▶ Excerpted records
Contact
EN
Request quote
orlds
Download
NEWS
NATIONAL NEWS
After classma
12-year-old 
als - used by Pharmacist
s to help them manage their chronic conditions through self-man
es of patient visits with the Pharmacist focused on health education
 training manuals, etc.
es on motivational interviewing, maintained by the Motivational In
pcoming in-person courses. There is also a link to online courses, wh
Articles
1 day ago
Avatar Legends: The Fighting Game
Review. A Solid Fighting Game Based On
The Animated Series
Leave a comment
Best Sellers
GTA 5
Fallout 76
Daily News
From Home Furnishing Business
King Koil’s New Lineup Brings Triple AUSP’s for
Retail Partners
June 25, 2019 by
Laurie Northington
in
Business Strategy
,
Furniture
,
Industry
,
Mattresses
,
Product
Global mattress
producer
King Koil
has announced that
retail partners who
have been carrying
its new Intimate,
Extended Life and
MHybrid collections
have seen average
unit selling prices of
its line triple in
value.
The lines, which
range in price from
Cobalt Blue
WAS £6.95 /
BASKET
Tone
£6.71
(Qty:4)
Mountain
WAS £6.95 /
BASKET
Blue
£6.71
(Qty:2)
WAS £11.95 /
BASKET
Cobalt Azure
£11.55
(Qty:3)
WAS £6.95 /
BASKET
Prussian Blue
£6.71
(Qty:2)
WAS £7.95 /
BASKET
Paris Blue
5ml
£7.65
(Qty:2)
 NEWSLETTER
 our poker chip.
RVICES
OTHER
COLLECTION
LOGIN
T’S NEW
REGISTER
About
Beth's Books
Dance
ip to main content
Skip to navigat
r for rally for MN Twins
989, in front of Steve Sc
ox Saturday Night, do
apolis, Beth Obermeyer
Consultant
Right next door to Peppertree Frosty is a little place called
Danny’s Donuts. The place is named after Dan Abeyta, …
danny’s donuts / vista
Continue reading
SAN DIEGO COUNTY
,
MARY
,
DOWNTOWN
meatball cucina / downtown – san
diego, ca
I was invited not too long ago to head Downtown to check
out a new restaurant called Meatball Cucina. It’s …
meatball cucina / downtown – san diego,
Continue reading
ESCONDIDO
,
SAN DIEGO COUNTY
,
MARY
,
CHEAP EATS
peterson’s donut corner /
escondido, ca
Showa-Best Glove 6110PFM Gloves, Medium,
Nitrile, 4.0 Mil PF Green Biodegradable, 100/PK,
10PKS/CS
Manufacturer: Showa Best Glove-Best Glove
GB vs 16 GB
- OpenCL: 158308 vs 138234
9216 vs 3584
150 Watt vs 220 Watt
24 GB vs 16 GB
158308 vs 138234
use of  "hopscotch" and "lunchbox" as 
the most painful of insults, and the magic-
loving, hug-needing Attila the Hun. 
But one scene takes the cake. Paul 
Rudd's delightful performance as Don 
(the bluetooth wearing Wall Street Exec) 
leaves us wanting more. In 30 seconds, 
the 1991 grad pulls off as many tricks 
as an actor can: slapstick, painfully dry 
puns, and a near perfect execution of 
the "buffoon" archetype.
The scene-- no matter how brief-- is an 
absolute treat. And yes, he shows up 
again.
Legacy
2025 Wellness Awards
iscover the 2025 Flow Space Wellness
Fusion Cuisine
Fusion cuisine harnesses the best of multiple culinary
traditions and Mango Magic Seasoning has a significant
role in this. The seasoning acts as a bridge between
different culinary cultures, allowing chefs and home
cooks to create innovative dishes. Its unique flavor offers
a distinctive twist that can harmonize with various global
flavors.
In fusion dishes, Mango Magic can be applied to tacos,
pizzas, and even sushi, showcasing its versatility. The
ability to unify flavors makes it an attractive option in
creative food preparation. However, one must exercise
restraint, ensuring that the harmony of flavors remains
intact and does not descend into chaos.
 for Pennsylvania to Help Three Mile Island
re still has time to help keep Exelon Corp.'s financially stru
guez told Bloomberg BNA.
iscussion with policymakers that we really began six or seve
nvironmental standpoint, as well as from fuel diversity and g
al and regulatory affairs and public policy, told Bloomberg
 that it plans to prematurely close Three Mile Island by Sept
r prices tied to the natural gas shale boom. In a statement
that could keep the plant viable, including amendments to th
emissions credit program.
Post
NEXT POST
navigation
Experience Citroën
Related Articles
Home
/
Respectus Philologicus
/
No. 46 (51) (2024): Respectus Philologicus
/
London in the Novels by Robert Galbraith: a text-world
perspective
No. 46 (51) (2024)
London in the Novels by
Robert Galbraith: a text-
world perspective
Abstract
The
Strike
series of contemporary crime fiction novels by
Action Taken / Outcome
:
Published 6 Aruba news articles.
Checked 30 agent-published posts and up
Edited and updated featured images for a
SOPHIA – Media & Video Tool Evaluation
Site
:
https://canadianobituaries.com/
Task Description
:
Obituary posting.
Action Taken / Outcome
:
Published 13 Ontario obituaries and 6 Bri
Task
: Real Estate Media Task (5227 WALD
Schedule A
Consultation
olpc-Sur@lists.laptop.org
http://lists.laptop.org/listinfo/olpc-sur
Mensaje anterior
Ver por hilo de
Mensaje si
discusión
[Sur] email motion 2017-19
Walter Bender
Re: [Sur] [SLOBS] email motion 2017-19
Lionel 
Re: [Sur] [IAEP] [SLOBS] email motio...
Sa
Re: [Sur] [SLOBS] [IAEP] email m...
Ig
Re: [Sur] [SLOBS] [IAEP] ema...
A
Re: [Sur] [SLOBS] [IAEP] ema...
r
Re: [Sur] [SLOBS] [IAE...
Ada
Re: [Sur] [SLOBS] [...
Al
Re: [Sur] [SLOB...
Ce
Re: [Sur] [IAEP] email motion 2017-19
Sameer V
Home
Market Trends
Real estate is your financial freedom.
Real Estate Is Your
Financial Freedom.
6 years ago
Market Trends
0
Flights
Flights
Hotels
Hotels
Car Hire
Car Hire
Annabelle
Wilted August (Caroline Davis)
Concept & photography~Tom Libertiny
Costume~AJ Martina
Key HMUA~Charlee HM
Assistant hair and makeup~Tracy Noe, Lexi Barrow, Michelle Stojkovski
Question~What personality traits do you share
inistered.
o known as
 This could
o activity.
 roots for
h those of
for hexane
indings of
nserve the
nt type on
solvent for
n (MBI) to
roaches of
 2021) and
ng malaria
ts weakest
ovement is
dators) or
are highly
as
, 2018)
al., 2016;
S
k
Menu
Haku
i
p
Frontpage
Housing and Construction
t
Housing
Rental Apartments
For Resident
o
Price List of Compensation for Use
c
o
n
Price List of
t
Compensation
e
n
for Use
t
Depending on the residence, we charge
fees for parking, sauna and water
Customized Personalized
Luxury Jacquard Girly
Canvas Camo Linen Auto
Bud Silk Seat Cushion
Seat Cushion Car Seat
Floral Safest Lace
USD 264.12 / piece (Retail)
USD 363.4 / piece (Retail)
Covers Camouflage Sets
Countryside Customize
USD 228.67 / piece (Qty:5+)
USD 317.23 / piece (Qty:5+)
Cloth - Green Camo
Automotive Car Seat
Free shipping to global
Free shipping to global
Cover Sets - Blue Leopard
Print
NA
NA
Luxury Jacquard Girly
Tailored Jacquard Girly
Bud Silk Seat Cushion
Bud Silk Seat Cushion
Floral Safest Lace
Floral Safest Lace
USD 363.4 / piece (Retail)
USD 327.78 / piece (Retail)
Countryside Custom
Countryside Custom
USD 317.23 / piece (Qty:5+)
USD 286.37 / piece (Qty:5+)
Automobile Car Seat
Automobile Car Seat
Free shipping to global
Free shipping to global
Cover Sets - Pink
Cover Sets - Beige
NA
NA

▶ Task goal
Considering only the records above, state the number of lines that include the word "Compensation", with nothing added.

▶ Solution to the problem
2